In the code we are referencing under /code/, we added our Python SDK for logging key metrics like loss and learning rate. You can check these values in real-time under Plots. The run completes by uploading the model checkpoint to VESSL AI model registry, as defined under export.

Running the model

You can run the model with our quick command.

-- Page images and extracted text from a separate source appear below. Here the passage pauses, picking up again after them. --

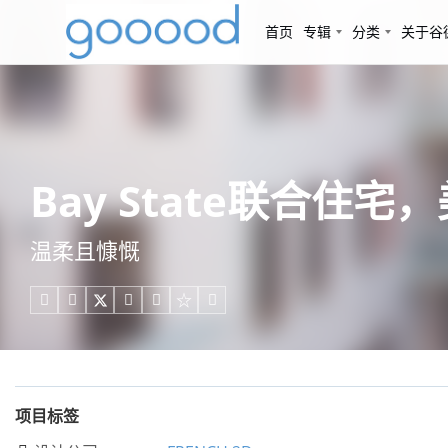
首页
专辑
分类
关于谷
Bay State联合住宅，美
温柔且慷慨





项目标签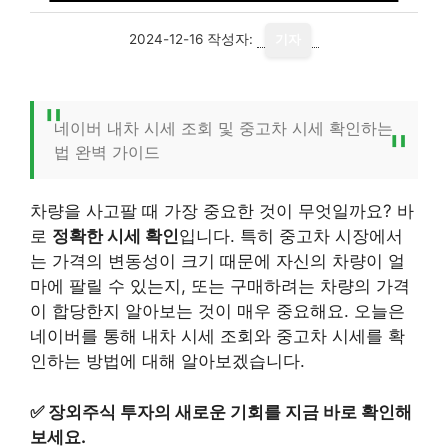
2024-12-16
작성자:
기자
네이버 내차 시세 조회 및 중고차 시세 확인하는
법 완벽 가이드
차량을 사고팔 때 가장 중요한 것이 무엇일까요? 바
로
정확한 시세 확인
입니다. 특히 중고차 시장에서
는 가격의 변동성이 크기 때문에 자신의 차량이 얼
마에 팔릴 수 있는지, 또는 구매하려는 차량의 가격
이 합당한지 알아보는 것이 매우 중요해요. 오늘은
네이버를 통해 내차 시세 조회와 중고차 시세를 확
인하는 방법에 대해 알아보겠습니다.
✅
장외주식 투자의 새로운 기회를 지금 바로 확인해
보세요.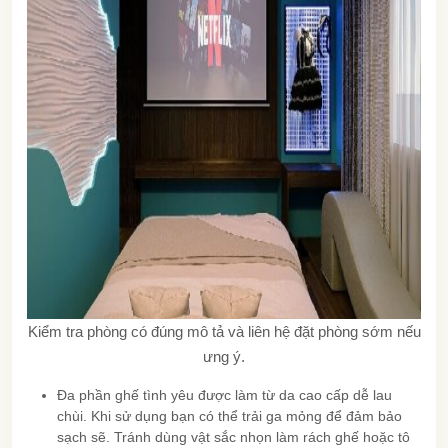
Kiểm tra phòng có đúng mô tả và liên hệ đặt phòng sớm nếu
ưng ý.
Đa phần ghế tình yêu được làm từ da cao cấp dễ lau
chùi. Khi sử dụng bạn có thể trải ga mỏng để đảm bảo
sạch sẽ. Tránh dùng vật sắc nhọn làm rách ghế hoặc tô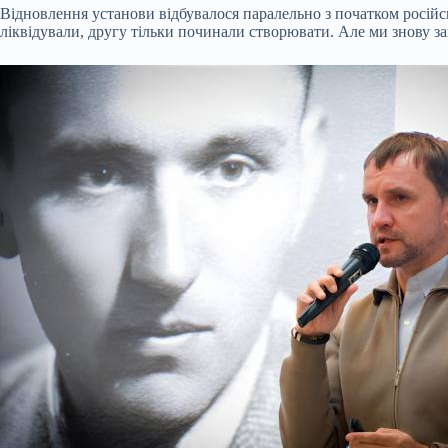
Відновлення установи відбувалося паралельно з початком російсь
ліквідували, другу тільки починали створювати. Але ми знову зап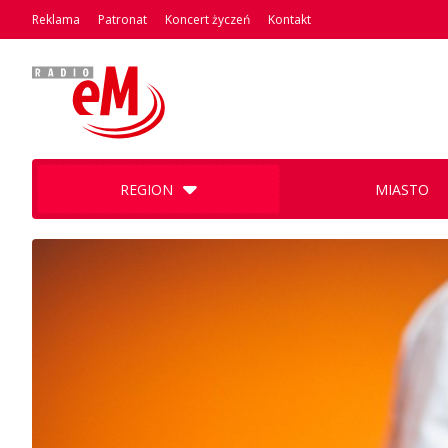
Reklama
Patronat
Koncert życzeń
Kontakt
REGION
MIASTO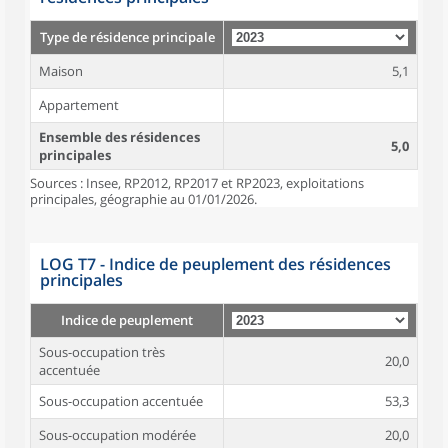
Type de résidence principale
Maison
5,1
Appartement
Ensemble des résidences
5,0
principales
Sources : Insee, RP2012, RP2017 et RP2023, exploitations
principales, géographie au 01/01/2026.
LOG T7 - Indice de peuplement des résidences
principales
Indice de peuplement
Sous-occupation très
20,0
accentuée
Sous-occupation accentuée
53,3
Sous-occupation modérée
20,0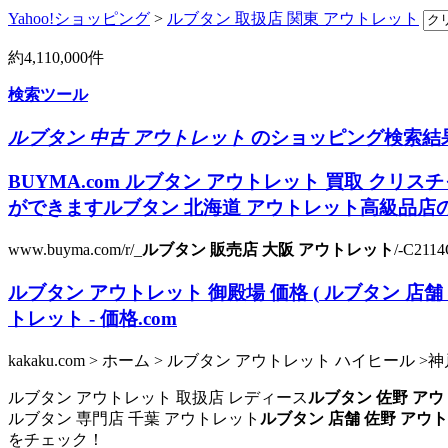
Yahoo!ショッピング
>
ルブタン 取扱店 関東 アウトレット
約
4,110,000
件
検索ツール
ルブタン 中古 アウトレット
のショッピング検索結果（
BUYMA.com
ルブタン アウトレット 買取
クリスチ
ができますルブタン 北海道 アウトレット高級品店の
www.buyma.com/r/_
ルブタン 販売店 大阪 アウトレット
/-C2114
ルブタン アウトレット 御殿場 価格
(
ルブタン 店舗
トレット
- 価格.com
kakaku.com > ホーム > ルブタン アウトレット ハイヒー
ルブタン アウトレット 取扱店 レディース
ルブタン 佐野 ア
ルブタン 専門店 千葉 アウトレット
ルブタン 店舗 佐野 アウ
をチェック！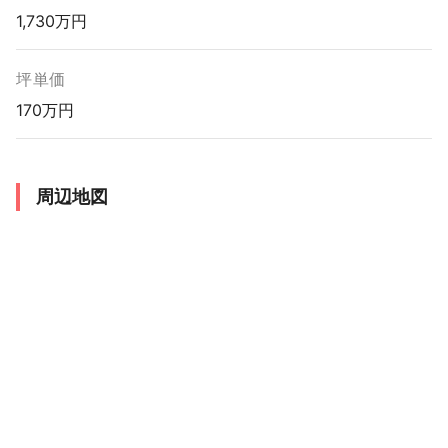
1,730万円
坪単価
170万円
周辺地図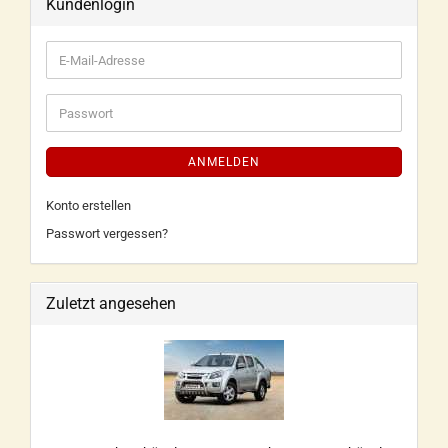
Kundenlogin
ANMELDEN
Konto erstellen
Passwort vergessen?
Zuletzt angesehen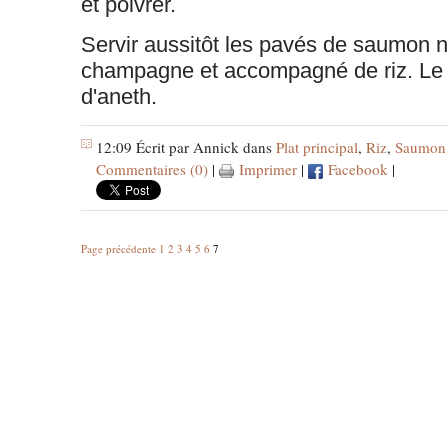
et poivrer.
Servir aussitôt les pavés de saumon 
champagne et accompagné de riz. Le
d'aneth.
12:09 Écrit par Annick dans
Plat principal
,
Riz
,
Saumon
Commentaires (0)
|
Imprimer
|
Facebook
|
Page précédente
1
2
3
4
5
6
7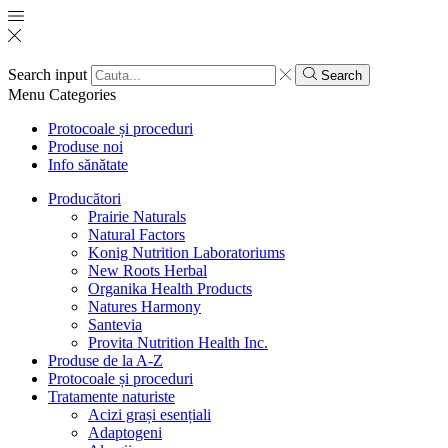
Search input
Search
Menu
Categories
Protocoale și proceduri
Produse noi
Info sănătate
Producători
Prairie Naturals
Natural Factors
Konig Nutrition Laboratoriums
New Roots Herbal
Organika Health Products
Natures Harmony
Santevia
Provita Nutrition Health Inc.
Produse de la A-Z
Protocoale și proceduri
Tratamente naturiste
Acizi grași esențiali
Adaptogeni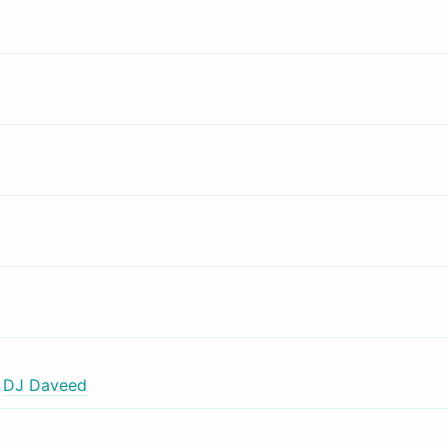
,
DJ Daveed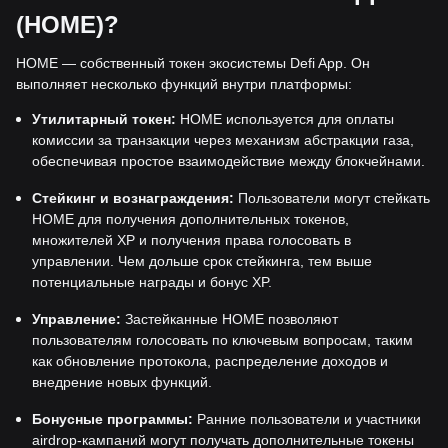
(HOME)?
HOME — собственный токен экосистемы Defi App. Он
выполняет несколько функций внутри платформы:
Утилитарный токен:
HOME используется для оплаты
комиссии за транзакции через механизм абстракции газа,
обеспечивая простое взаимодействие между блокчейнами.
Стейкинг и вознаграждения:
Пользователи могут стейкать
HOME для получения дополнительных токенов,
множителей XP и получения права голосовать в
управлении. Чем дольше срок стейкинга, тем выше
потенциальные награды и бонус XP.
Управление:
Застейканные HOME позволяют
пользователям голосовать по ключевым вопросам, таким
как обновление протокола, распределение доходов и
внедрение новых функций.
Бонусные программы:
Ранние пользователи и участники
airdrop-кампаний могут получать дополнительные токены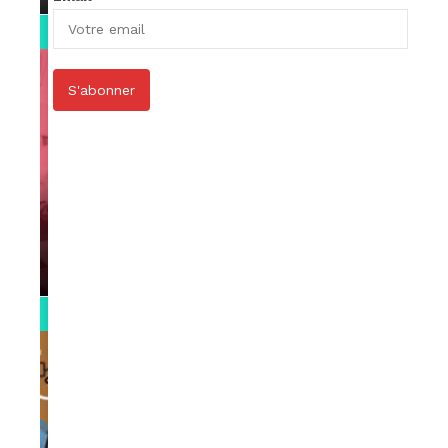
0:13
S'abonner
VIDEOS
Support Black Business Wee-kend
par
Rédaction
April 1, 2022
2:02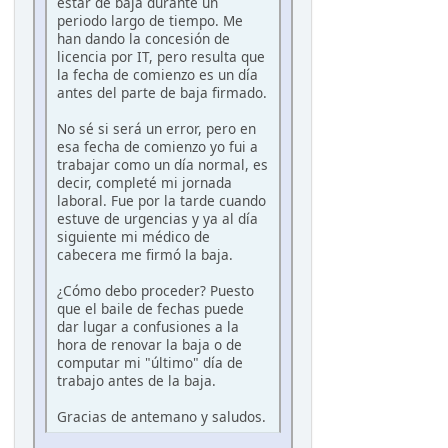
estar de baja durante un
periodo largo de tiempo. Me
han dando la concesión de
licencia por IT, pero resulta que
la fecha de comienzo es un día
antes del parte de baja firmado.
No sé si será un error, pero en
esa fecha de comienzo yo fui a
trabajar como un día normal, es
decir, completé mi jornada
laboral. Fue por la tarde cuando
estuve de urgencias y ya al día
siguiente mi médico de
cabecera me firmó la baja.
¿Cómo debo proceder? Puesto
que el baile de fechas puede
dar lugar a confusiones a la
hora de renovar la baja o de
computar mi "último" día de
trabajo antes de la baja.
Gracias de antemano y saludos.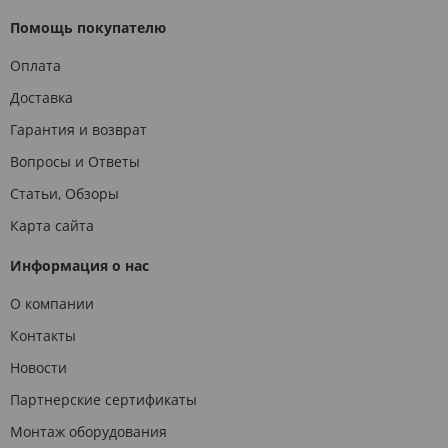
Помощь покупателю
Оплата
Доставка
Гарантия и возврат
Вопросы и Ответы
Статьи, Обзоры
Карта сайта
Информация о нас
О компании
Контакты
Новости
Партнерские сертификаты
Монтаж оборудования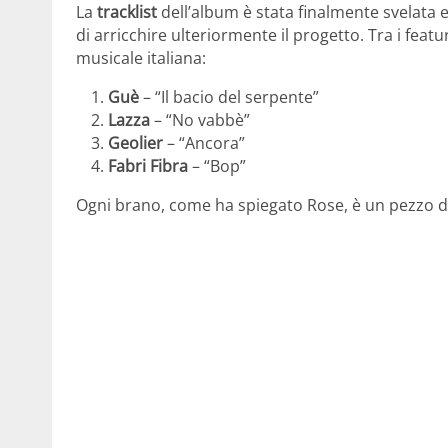
La
tracklist
dell’album è stata finalmente svelata 
di arricchire ulteriormente il progetto. Tra i feat
musicale italiana:
Guè
– “Il bacio del serpente”
Lazza
– “No vabbè”
Geolier
– “Ancora”
Fabri Fibra
– “Bop”
Ogni brano, come ha spiegato Rose, è un pezzo dell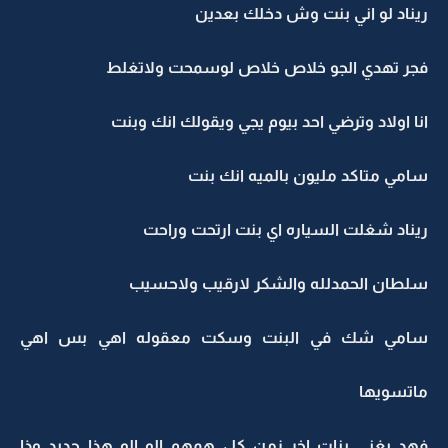
ريناد لو اني بنت وش دخلك بعدين
فجر تهدي الجو خلاص خلاص لوسمحت ولاتغلط
انا اولاد وترضي احد بيوم يجي ويقولك انك وبنت
سامي متاكد مليون بالميه انك بنت
ريناد شغلت السياره اي بنت ارتحت وراحت
سلطان الحمدلله والشكر لارقيب ولاحسيب
سامي شك في البنت وسكت معقوله اهي بس اهي
ماتسويها
فهد يغني بنات اخر زمن كل همهم الو الو هذا جديد وذا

vessl run create -f llama2_fine-tuning.yaml

Here’s a rundown of the llama2_fine-tuning.yaml file.

name: llama2-finetuning
description: finetune llama2 with code instruction alpaca dataset
resources:
  cluster: vessl-gcp-oregon
  preset: v1.l4-1.mem-27
image: quay.io/vessl-ai/hub:torch2.1.0-cuda12.2-202312070053
import:
  /model/: vessl-model://vessl-ai/llama2/1
  /code/:
    git:
      url: https://github.com/vessl-ai/hub-model
      ref: main
  /dataset/: vessl-dataset://vessl-ai/code_instructions_small_alpaca
export:
  /trained_model/: vessl-model://vessl-ai/llama2-finetuned
  /artifacts/: vessl-artifact://
run:
  - command: |-
      pip install -r requirements.txt
      mkdir /model_
      cd /model
      mv llama_2_7b_hf.zip /model_
      cd /model_
      unzip llama_2_7b_hf.zip
      cd /code/llama2-finetuning
      python finetuning.py
    workdir: /code/llama2-finetuning